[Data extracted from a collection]
────────────────────────────────────────

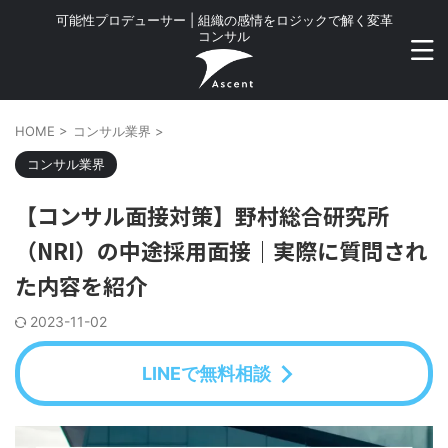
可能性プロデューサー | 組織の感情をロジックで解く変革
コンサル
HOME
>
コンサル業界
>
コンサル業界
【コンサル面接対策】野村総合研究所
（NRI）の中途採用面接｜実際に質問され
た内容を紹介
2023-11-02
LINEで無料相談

────────────────────────────────────────

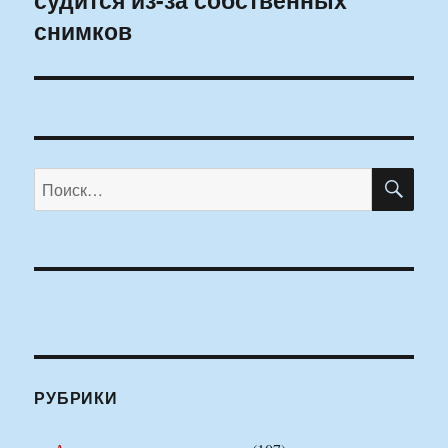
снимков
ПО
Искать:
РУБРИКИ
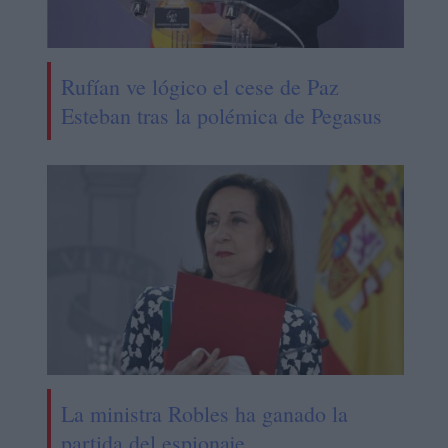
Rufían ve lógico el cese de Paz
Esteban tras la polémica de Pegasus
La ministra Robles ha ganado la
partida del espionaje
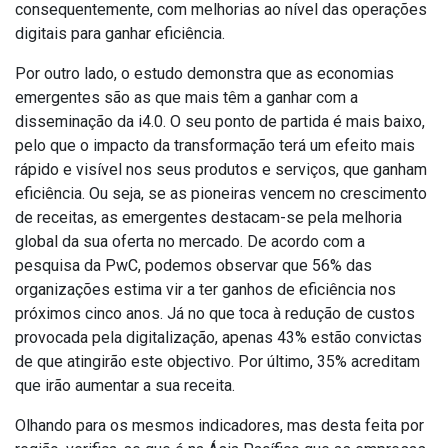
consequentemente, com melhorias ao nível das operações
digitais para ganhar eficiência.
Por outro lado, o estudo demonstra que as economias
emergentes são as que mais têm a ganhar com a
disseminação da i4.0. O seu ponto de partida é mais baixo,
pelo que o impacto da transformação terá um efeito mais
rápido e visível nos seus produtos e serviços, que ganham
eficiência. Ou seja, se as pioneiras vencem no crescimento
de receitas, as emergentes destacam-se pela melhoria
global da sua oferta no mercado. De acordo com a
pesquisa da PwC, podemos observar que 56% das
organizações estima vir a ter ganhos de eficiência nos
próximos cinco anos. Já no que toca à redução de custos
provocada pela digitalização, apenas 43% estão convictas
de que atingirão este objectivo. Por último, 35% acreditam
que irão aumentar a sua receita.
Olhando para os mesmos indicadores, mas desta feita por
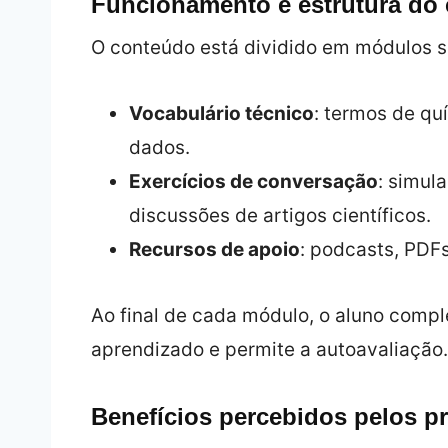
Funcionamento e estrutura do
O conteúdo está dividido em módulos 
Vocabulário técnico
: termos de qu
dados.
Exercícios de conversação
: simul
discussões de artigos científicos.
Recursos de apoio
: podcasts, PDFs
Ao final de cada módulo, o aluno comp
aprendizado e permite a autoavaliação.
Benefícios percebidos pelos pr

────────────────────────────────────────

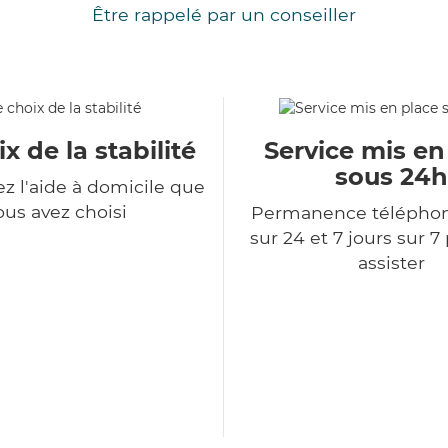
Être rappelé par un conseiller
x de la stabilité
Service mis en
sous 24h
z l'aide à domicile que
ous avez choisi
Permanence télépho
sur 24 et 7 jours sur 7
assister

────────────────────────────────────────

> [Exercise brief]:
Report how many lines of the data hold the string "emergentes"; give only the number.

> [Response to this task]:
2